The .mean column give us the point forecast. To evaluate these, we could join the original data dat to the point forecasts in dat_fc, and then align by the date column, and compute whatever metrics we wanted. However, there is also a handy function to do all of this for us, called accuracy(). This computes a bunch of common metrics, and here we just pull out the MAE column:

accuracy(dat_fc, dat) |> select(.model, MAE)

## Warning: The future dataset is incomplete, incomplete out-of-sample data will be treated as missing. 
## 1 observation is missing at 2023-10-11

## # A tibble: 1 × 2
##   .model   MAE
##   <chr>  <dbl>
## 1 RW     0.298

Now for the questions.

12. (3 pts) A clear advantage to the above workflow is convenience: we have to write less code.
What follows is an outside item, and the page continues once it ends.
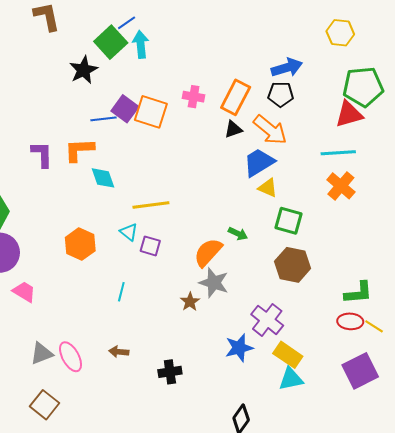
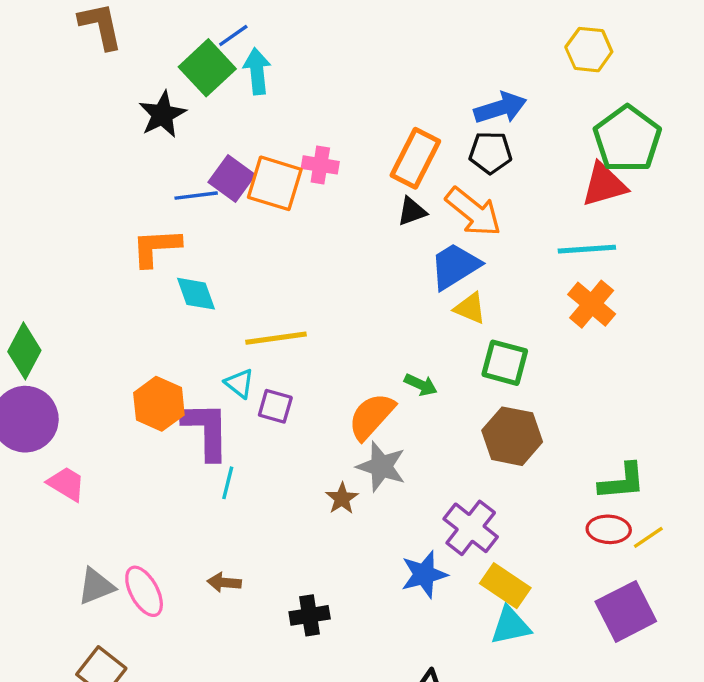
green pentagon: (363, 87) -> (627, 139), turned -30
pink cross: (194, 97) -> (320, 165), moved
purple L-shape: (42, 154) -> (206, 430), moved, size x1.4
yellow line: (374, 326) -> (648, 537), turned -66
A disadvantage is that it can be inefficient, and in particular, memory inefficient. To see this, consider using this to do time series CV on a sequence with \(n\) observations and burn-in time \(t_0\). We store this as a tsibble, call it x, with n rows, and then we run stretch_tsibble(x, .init = t0). How many rows does the output have? Derive the answer mathematically (as an explicit formula involving \(n,t_0\)), and then verify it with a couple of code examples.

SOLUTION GOES HERE

# CODE GOES HERE

13. (4 pts) Show that the MAE result for the random walk forecasts produced above, on the data in dat, matches the MAE from a manual implementation of time series CV with the same forecaster. (Your manual implementation can build off the code from the regression lecture, and/or from previous homeworks.)

# CODE GOES HERE

14. (6 pts) Consider the leisure data set from the HA book, which the code excerpt below (taken from the ARIMA lecture) prepares for us. Use time series CV, implemented using stretch_tsibble(), model(), and forecast(), as described above, to evaluate the MAE of the following four models:

• ARIMA\((2,1,0)\)
• ARIMA\((0,1,2)\)
• ARIMA\((2,1,0)(1,1,0)_{12}\)
• ARIMA\((0,1,2)(0,1,1)_{12}\)

The last models are motivated by the exploratory analysis done in lecture. The first two remove the seasonal component, which should not be very good (since there is clear seasonality in the data). For each model you should use a burn-in period of length 50 (i.e., set .init = 50 in the call to stretch_tsibble()). A key difference in how you implement time series CV to the above examples: you should consider 1-step, 2-step, all the way through 12-step ahead forecasts. But do not worry! This can be handled with an appropriate call to forecast(). For each model, calculate the MAE by averaging over all forecast horizons (1 through 12). Report the results and rank the models by their MAE.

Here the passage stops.